US7313917B2ExpiredUtilityA1
Volume phase transition to induce gel movement
Est. expiryJul 1, 2024(expired)· nominal 20-yr term from priority
F04B 19/006B01L 2400/0478B01L 3/50273F04B 19/24B01L 2400/0672B01L 2400/0475
75
PatentIndex Score
13
Cited by
16
References
26
Claims
Abstract
Movement of a gel structure is propagated by successively applying external stimuli to cause volume phase transition in the gel structure by alternately causing the gel structure to collapse and swell to move the center of mass of the gel structure in the direction of successive stimuli application. The movement is mediated by confining structure for the gel and anchoring—the starting side of the gel in the swelling cycle.
Claims
exact text as granted — not AI-modified1. A method for propagating movement of an elongated gel structure having a first end and an other end, in the direction of its length, comprising applying one or more external stimuli in successive applications starting at its first end and thereafter progressively to portions of the elongated gel structure along its length from the first end to the other end, to cause a volume phase transition in the gel structure along its length to move the center of mass of the gel structure in the direction of successive applications.
2. The method of claim 1 where the elongated gel structure has an aspect ratio of greater than 1 where the length dimension is greater than the transverse dimension.

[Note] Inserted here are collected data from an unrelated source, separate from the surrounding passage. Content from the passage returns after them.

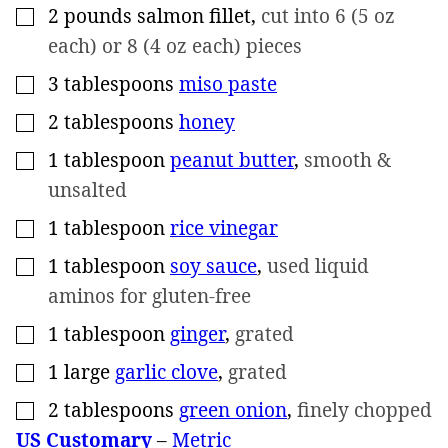
2
pounds
salmon fillet
,
cut into 6 (5 oz
▢
each) or 8 (4 oz each) pieces
3
tablespoons
miso paste
▢
2
tablespoons
honey
▢
1
tablespoon
peanut butter
,
smooth &
▢
unsalted
1
tablespoon
rice vinegar
▢
1
tablespoon
soy sauce
,
used liquid
▢
aminos for gluten-free
1
tablespoon
ginger
,
grated
▢
1
large
garlic clove
,
grated
▢
2
tablespoons
green onion
,
finely chopped
▢
US Customary
–
Metric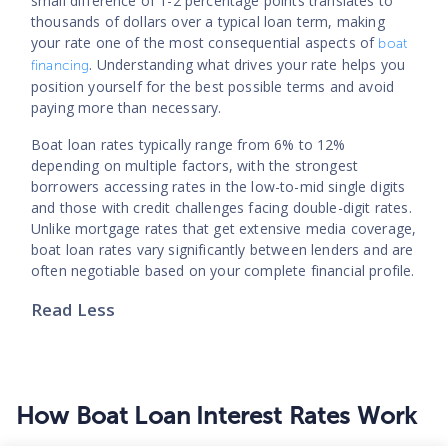
small difference of 1-2 percentage points translates to
thousands of dollars over a typical loan term, making
your rate one of the most consequential aspects of
boat
. Understanding what drives your rate helps you
financing
position yourself for the best possible terms and avoid
paying more than necessary.
Boat loan rates typically range from 6% to 12%
depending on multiple factors, with the strongest
borrowers accessing rates in the low-to-mid single digits
and those with credit challenges facing double-digit rates.
Unlike mortgage rates that get extensive media coverage,
boat loan rates vary significantly between lenders and are
often negotiable based on your complete financial profile.
Read Less
How Boat Loan Interest Rates Work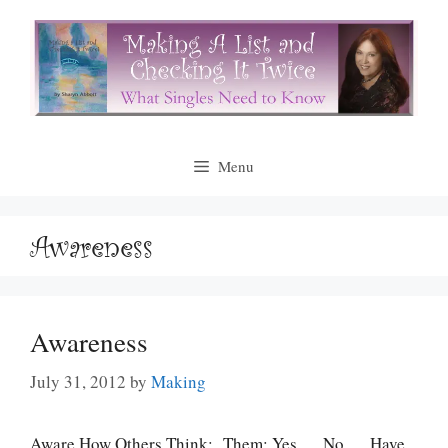
Skip
to
content
Menu
Awareness
Awareness
July 31, 2012
by
Making
Aware How Others Think: Them: Yes __ No __ Have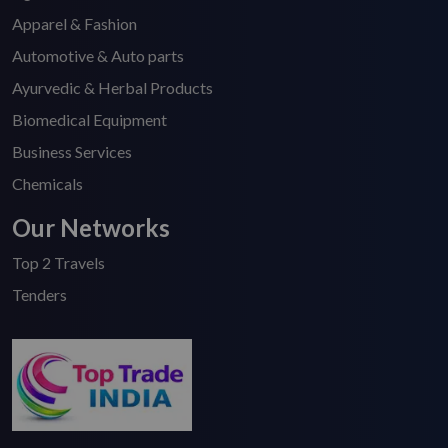
Apparel & Fashion
Automotive & Auto parts
Ayurvedic & Herbal Products
Biomedical Equipment
Business Services
Chemicals
Our Networks
Top 2 Travels
Tenders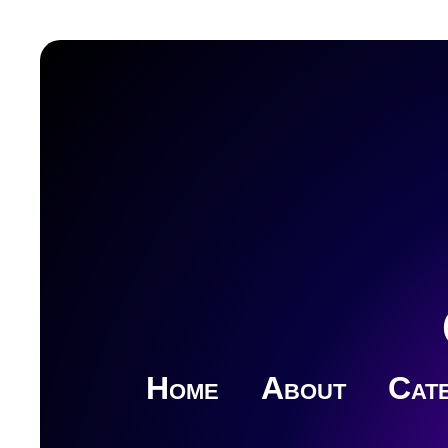
Home
About
Cate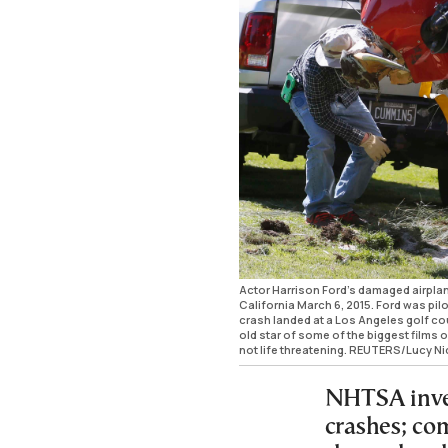
Actor Harrison Ford's damaged airplan
California March 6, 2015. Ford was pil
crash landed at a Los Angeles golf cour
old star of some of the biggest films o
not life threatening. REUTERS/Lucy
NHTSA inves
crashes; co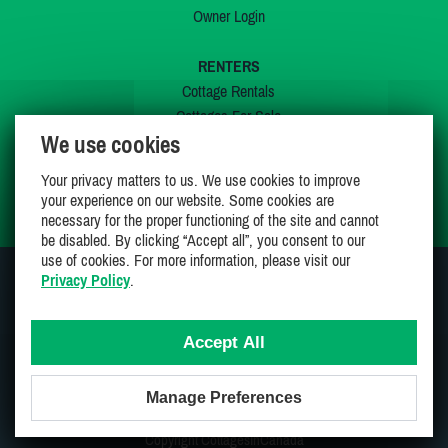
Owner Login
RENTERS
Cottage Rentals
Cottages For Sale
We use cookies
Last Listings
Special Offers
Your privacy matters to us. We use cookies to improve
My Wishlist
your experience on our website. Some cookies are
necessary for the proper functioning of the site and cannot
be disabled. By clicking “Accept all”, you consent to our
use of cookies. For more information, please visit our
Privacy Policy
.
JOIN US ON
Accept All
Manage Preferences
Proudly 100% Canadian Owned And Operated
Copyright CottagesInCanada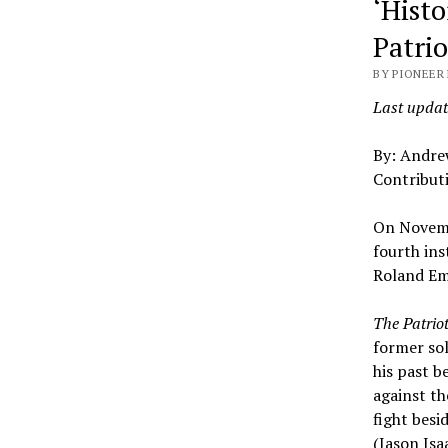
‘Histo
Patri
BY PIONEER 
Last updat
By: Andr
Contribut
On Novemb
fourth ins
Roland Em
The Patrio
former sol
his past b
against th
fight besi
(Jason Isa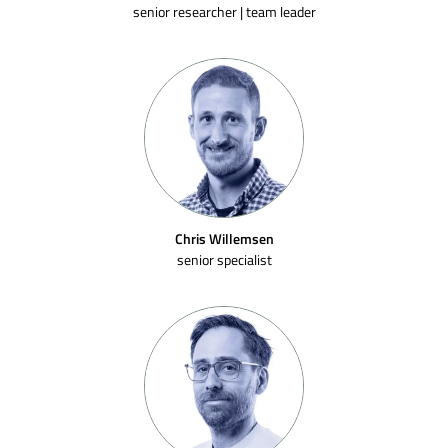
senior researcher | team leader
Chris Willemsen
senior specialist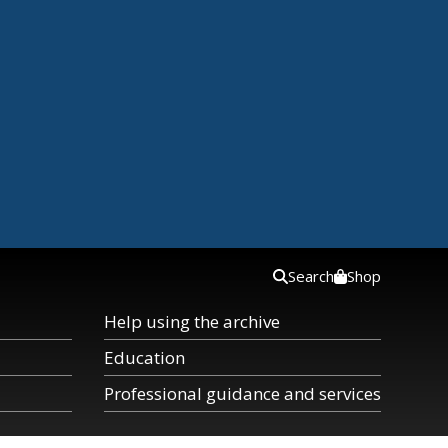
Search
Shop
Help using the archive
Education
Professional guidance and services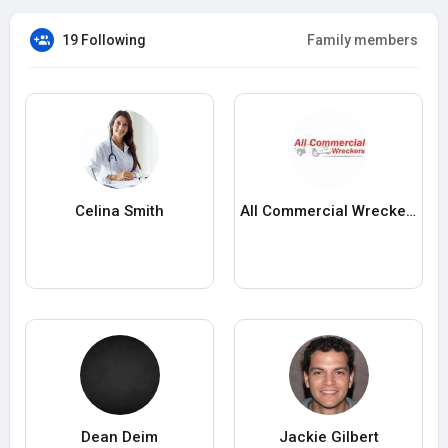
19 Following
Family members
Celina Smith
All Commercial Wreckers
Dean Deim
Jackie Gilbert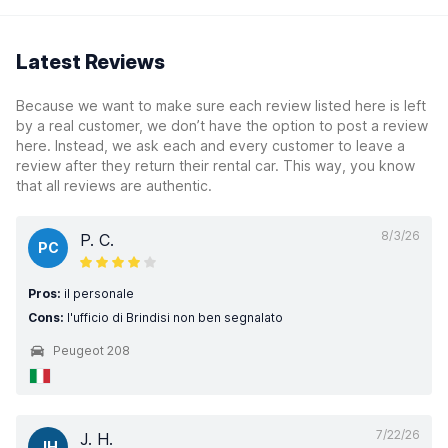
Latest Reviews
Because we want to make sure each review listed here is left
by a real customer, we don’t have the option to post a review
here. Instead, we ask each and every customer to leave a
review after they return their rental car. This way, you know
that all reviews are authentic.
8/3/26
P. C.
PC
Pros:
il personale
Cons:
l'ufficio di Brindisi non ben segnalato
Peugeot 208
7/22/26
J. H.
JH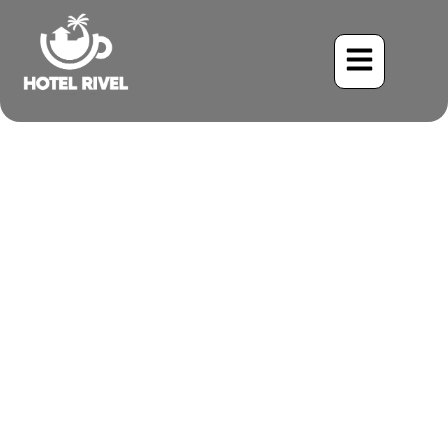
The Healing Power of
Nature at Costa Rica’s
Mountain Yoga Retreats
Benjamin Charbonneau, CFA
July 11, 2025
5:08 pm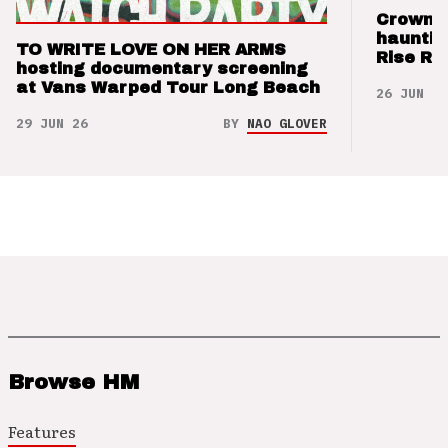
Crown t
hauntin
TO WRITE LOVE ON HER ARMS
Rise Re
hosting documentary screening
at Vans Warped Tour Long Beach
26 JUN 26
29 JUN 26
BY
NAO GLOVER
Browse HM
Features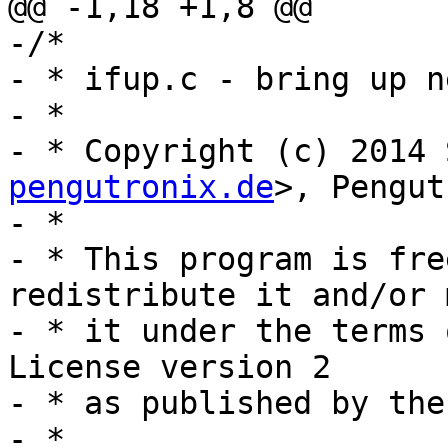
@@ -1,18 +1,8 @@

-/*

- * ifup.c - bring up n
- *

- * Copyright (c) 2014 
pengutronix.de
>, Pengut
- *

- * This program is fre
redistribute it and/or 
- * it under the terms 
License version 2

- * as published by the
- *
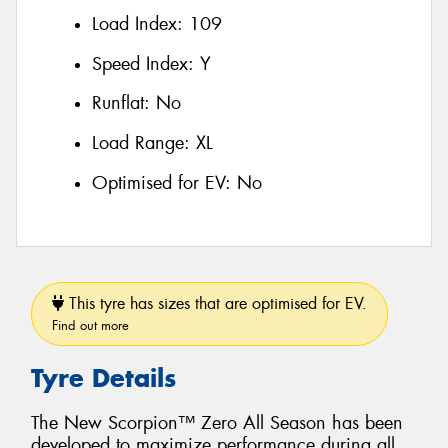
Load Index:
109
Speed Index:
Y
Runflat:
No
Load Range:
XL
Optimised for EV:
No
This tyre has sizes that are optimised for EV.
Find out more
Tyre Details
The New Scorpion™ Zero All Season has been
developed to maximize performance during all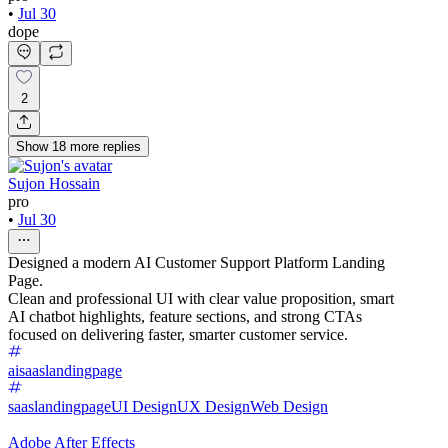
•
Jul 30
dope
2
Show
18
more
replies
Sujon Hossain
pro
•
Jul 30
Designed a modern AI Customer Support Platform Landing
Page.
Clean and professional UI with clear value proposition, smart
AI chatbot highlights, feature sections, and strong CTAs
focused on delivering faster, smarter customer service.
aisaaslandingpage
saaslandingpage
UI Design
UX Design
Web Design
Adobe After Effects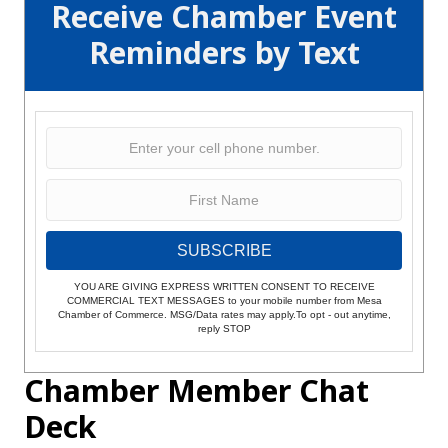
Receive Chamber Event
Reminders by Text
SUBSCRIBE
YOU ARE GIVING EXPRESS WRITTEN CONSENT TO RECEIVE
COMMERCIAL TEXT MESSAGES to your mobile number from Mesa
Chamber of Commerce. MSG/Data rates may apply.To opt - out anytime,
reply STOP
Chamber Member Chat
Deck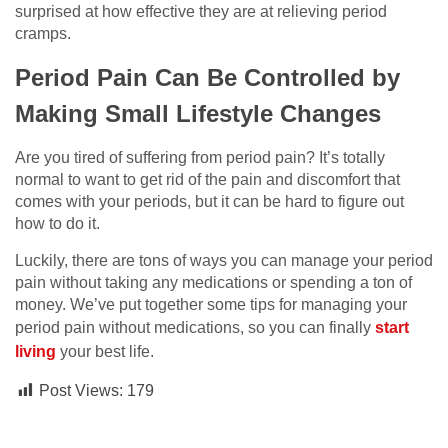
surprised at how effective they are at relieving period
cramps.
Period Pain Can Be Controlled by
Making Small Lifestyle Changes
Are you tired of suffering from period pain? It’s totally
normal to want to get rid of the pain and discomfort that
comes with your periods, but it can be hard to figure out
how to do it.
Luckily, there are tons of ways you can manage your period
pain without taking any medications or spending a ton of
money. We’ve put together some tips for managing your
period pain without medications, so you can finally
start
living
your best life.
Post Views:
179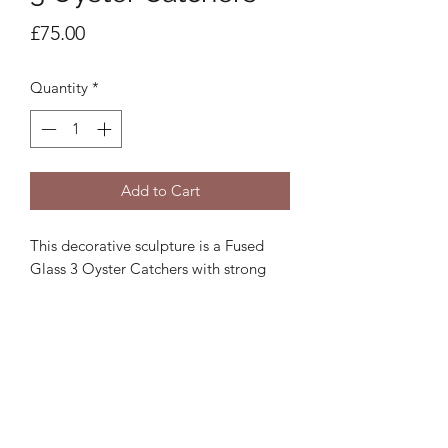
Price
£75.00
Quantity
*
Add to Cart
This decorative sculpture is a Fused
Glass 3 Oyster Catchers with strong
wire legs on a wooden stand. Approx.
20x17cm. The coloured glass on all
products may vary slightly from the
image.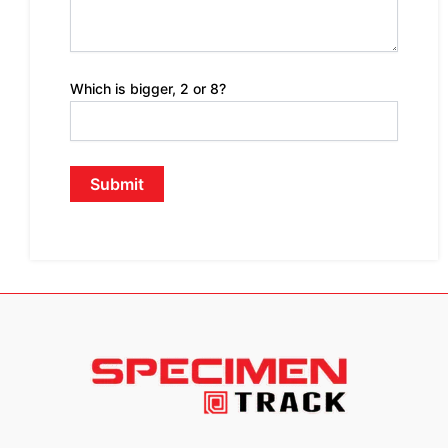
Which is bigger, 2 or 8?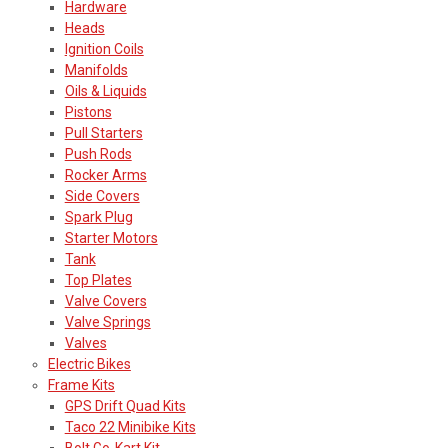
Hardware
Heads
Ignition Coils
Manifolds
Oils & Liquids
Pistons
Pull Starters
Push Rods
Rocker Arms
Side Covers
Spark Plug
Starter Motors
Tank
Top Plates
Valve Covers
Valve Springs
Valves
Electric Bikes
Frame Kits
GPS Drift Quad Kits
Taco 22 Minibike Kits
Bolt Go-Kart Kit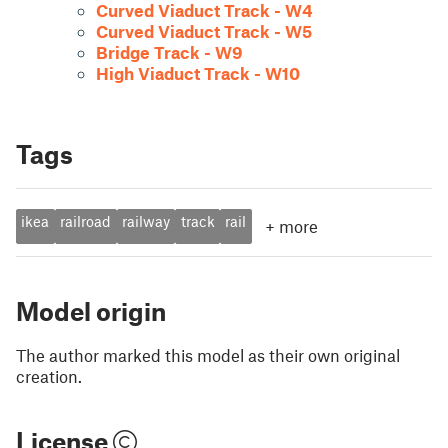
Curved Viaduct Track - W4
Curved Viaduct Track - W5
Bridge Track - W9
High Viaduct Track - W10
Tags
ikea
railroad
railway
track
rail
+
more
Model origin
The author marked this model as their own original
creation.
License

3. A method for propagating movement of an elongated gel structure having a first end and an other end in the direction of its length; where the elongated gel structure has an aspect ratio greater than 1 where the length dimension is greater than the transverse dimension; comprising the steps of:
(a) providing an elongated confining passageway defined by at least one wall and having an entrance end and an exit end longitudinally removed from one another, and a transverse dimension,
(b) providing in a minor portion of the passageway a swollen reversibly collapsible elongated gel structure, so that the gel structure is confined by said at least one wall and has a first end and an other end longitudinally removed from said first end,
(c) applying one or more external stimuli to the confined gel structure starting at its first end and then successively along its length to progressively induce a volume phase transition from said first end along the length of the gel structure to the other end to progressively collapse said gel structure to cause volume phase transition in the gel structure along its length and move the center of mass of the gel structure in the direction of successive applications toward said exit end and provide a gel structure of reduced volume compared to that of step (b) having a first end longitudinally moved toward said exit end and an other end longitudinally positioned about the same as the other end in step (b),
(d) applying one or more external stimuli to the reduced volume gel structure at its moved first end to induce volume phase transition and swelling at said moved first end to swell the moved first end in a transverse direction to anchor the gel structure to said at least one wall at said moved first end and also to swell the gel structure at the moved first end in a longitudinal direction and to move the other end of the gel structure toward the exit end of the confining passageway and successively applying stimuli along the length of the reduced volume gel structure to progressively induce volume phase transition to swell the gel structure along its entire length, thereby causing movement of the center of mass of the gel structure in the direction of successive applications toward said exit end.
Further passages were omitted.